# Thermopiles



## cabinetsetc (Nov 10, 2007)

I have what seems to be a thermopile in the back of a NG space heater.The 2 wires run to what seems to be a thermostat to shut off the pilot light if the heater gets too hot. I can't get the pilot light to stay lit. I've bt passed the thermopile and it works. Can I run the heater without it?
I have attached some pics to help explain. Thx. OOPS! It says my files are too big. Help!


----------



## travelover (Nov 11, 2007)

You need to reduce your picture size using a photo program to post.

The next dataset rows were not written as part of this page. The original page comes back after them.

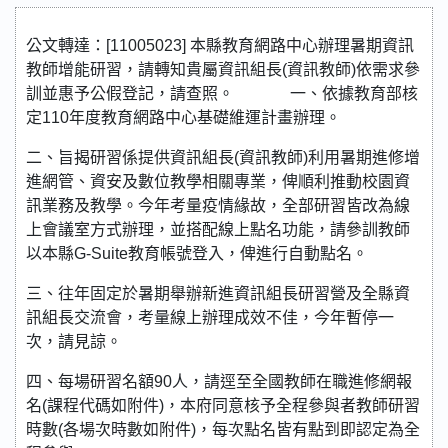
公文轉達：[11005023] 本縣教育網路中心辦理暑期資訊
教師增能研習，請轉知貴屬資訊組長(資訊教師)依需求參
訓並惠予公假登記，請查照。 一、依據教育部核
定110年度教育網路中心基礎維運計畫辦理。
二、旨揭研習係提供資訊組長(資訊教師)利用暑期進修增
進網管、資安及數位教學相關專業，俾順利推動校園資
訊業務及教學。今年考量疫情緣故，全部研習皆改為線
上會議室方式辦理，並搭配線上點名功能，請參訓教師
以本縣G-Suite教育帳號登入，俾進行自動點名。
三、往年固定於暑期舉辦新進資訊組長研習營及全縣資
訊組長交流會，考量線上辦理成效不佳，今年暫停一
次，請見諒。
四、每場研習名額90人，請逕至全國教師在職進修網報
名(課程代碼如附件)，本府同意核予全程參與者教師研習
時數(各場次時數如附件)，每次點名皆有點到即認定為全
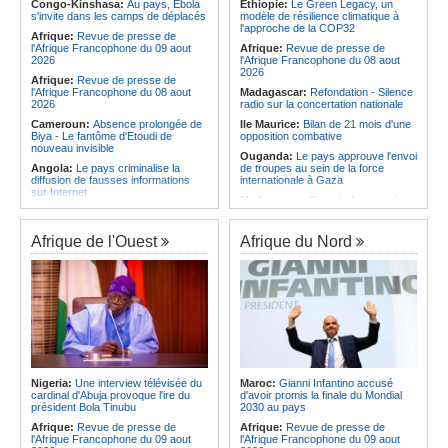
Afrique:
Élodie Nakkach (Maroc) -
national
Congo-Kinshasa:
Au pays, Ebola
Ethiopie:
Le Green Legacy, un
« La finale de 2022, on l'utilise
s'invite dans les camps de déplacés
modèle de résilience climatique à
Angola:
Le Wiliete échoue en demi-
comme une expérience pour aller de
l'approche de la COP32
finales du championnat national
Afrique:
Revue de presse de
l'avant »
féminin
l'Afrique Francophone du 09 aout
Afrique:
Revue de presse de
Afrique:
Les statistiques clés avant
2026
l'Afrique Francophone du 08 aout
le quart de finale entre la Côte
2026
Afrique:
Revue de presse de
d'Ivoire et l'Algérie
l'Afrique Francophone du 08 aout
Madagascar:
Refondation - Silence
2026
radio sur la concertation nationale
Cameroun:
Absence prolongée de
Ile Maurice:
Bilan de 21 mois d'une
Biya - Le fantôme d'Etoudi de
opposition combative
nouveau invisible
Ouganda:
Le pays approuve l'envoi
Angola:
Le pays criminalise la
de troupes au sein de la force
diffusion de fausses informations
internationale à Gaza
sur Internet
Madagascar:
Bras de fer entre le
Congo-Brazzaville:
Concours de
pays et le FMI autour du déblocage
musique 'Talents +' - La liste des
de plus de 180 millions de dollars
participants publiée
Afrique de l'Ouest
Afrique du Nord
Ile Maurice:
24 bénéficiaires pour
Congo-Brazzaville:
Coupe du
les bourses additionnelles sur
Congo de football - JST, Inter, Cara
critères sociaux
et V Club qualifiés pour les demi-
Afrique de l'Est:
« La dépendance
finales
de l'Égypte vis-à-vis du régime
Congo-Brazzaville:
Lutte contre la
érythréen aggrave l'instabilité dans
corruption - Les parlementaires
la région de la Corne de l'Afrique »,
sensibilisés
selon le RSADO
Congo-Brazzaville:
Santé publique
Ethiopie:
Le peuple oromo s'est
- Ollombo réceptionne son hôpital de
historiquement opposé à des
référence
systèmes administratifs défaillants
Nigeria:
Une interview télévisée du
Maroc:
Gianni Infantino accusé
cardinal d'Abuja provoque l'ire du
d'avoir promis la finale du Mondial
Congo-Brazzaville:
Lutte contre
Ethiopie:
« Le renforcement des
président Bola Tinubu
2030 au pays
les épidémies - Les employés de la
capacités de l'armée de l'air
maison de retraite Kambissi en
éthiopienne consolide la dissuasion
Afrique:
Revue de presse de
Afrique:
Revue de presse de
formation
nationale », déclare le commandant
l'Afrique Francophone du 09 aout
l'Afrique Francophone du 09 aout
en second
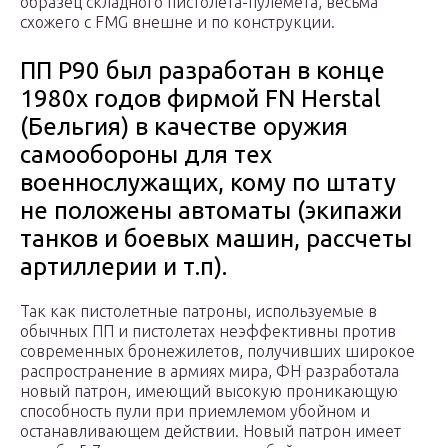
образец складного пистолета-пулемёта, весьма
схожего с FMG внешне и по конструкции.
ПП Р90 был разработан в конце
1980х годов фирмой FN Herstal
(Бельгия) в качестве оружия
самообороны для тех
военнослужащих, кому по штату
не положены автоматы (экипажи
танков и боевых машин, рассчеты
артиллерии и т.п).
Так как пистолетные патроны, используемые в
обычных ПП и пистолетах неэффективны против
современных бронежилетов, получивших широкое
распространение в армиях мира, ФН разработала
новый патрон, имеющий высокую проникающую
способность пули при приемлемом убойном и
останавливающем действии. Новый патрон имеет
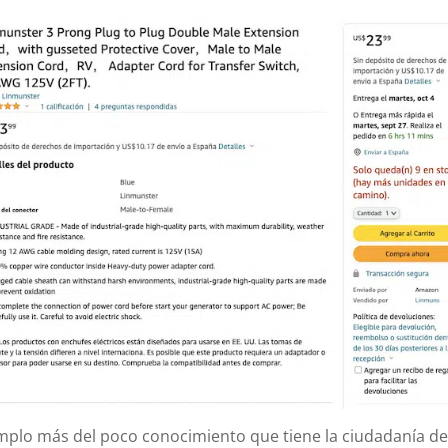
mplo más del poco conocimiento que tiene la ciudadanía d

Don't run the heater without this safety feature.


----------



## glennjanie (Nov 11, 2007)

Hello Cabinetsetc:
A thermopile will be located in the flame of the pilot light and will not generate enough current to open the gas valve unless the bi-metal in it is at a certain temperature. If yours is not in the flame of the pilot light it is a temperature activated High Limit switch (most likely). 
The High Limit switch is there to protect you and your home; please do not by-pass it. Underwriters Laboratory has demanded it there and any modification can result in *Fire, Injury or Death*.
A thermostat will not shut a pilot light off, only the main burner. The pilot light should be 'standing', whether there is a call for heat or not. Take the limiter off the heater and take it to a heating supply store along with the Brand, model and serial number. They will be able to help you with it.
While the store is closed today would be a good time to get out a wire brush and vacum cleaner. Clean the little holes in the burners and the large air intake holes of the burners. Remove the pilot tube and clean it thoroughly. While we are not using our heaters in the Summer there are little spiders that find refuge in the heater and build webs, cocoons and lay eggs which mess it all up. Who knows? a good cleaning may be all it needs and doesn't cost a thing when you do it yourself.
Please post back and let us know how it works out; I wish you the very best.
Glenn


----------



## inspectorD (Nov 12, 2007)

I would follow Glenns advice, and post us back to see you and yours are still in one piece.


----------



## cabinetsetc (Nov 15, 2007)

Good morning Glenn, Insp, & Travelover; You will be so proud of me. I didn't blow myself up or anything even remotely drastic. The switch turned out to be a cut out switch to shut the furnace off in the event of a down draft problem. Once I new what I was chasing it was easy to find the problem. It turned out to be a bad connection in one of the wires leading to the switch. Turns out thermocouples produce electricity too. Learn something every day. With my new found knowledge repairing these things will be a whole lot easier. They turned out to be less complicated than I had anticipated. Thanks for all your help.
Rick


----------



## travelover (Nov 15, 2007)

Good for you for fixing the problem and staying safe!


----------



## glennjanie (Nov 15, 2007)

Congratulations Rick. We are proud of you!
Glenn


----------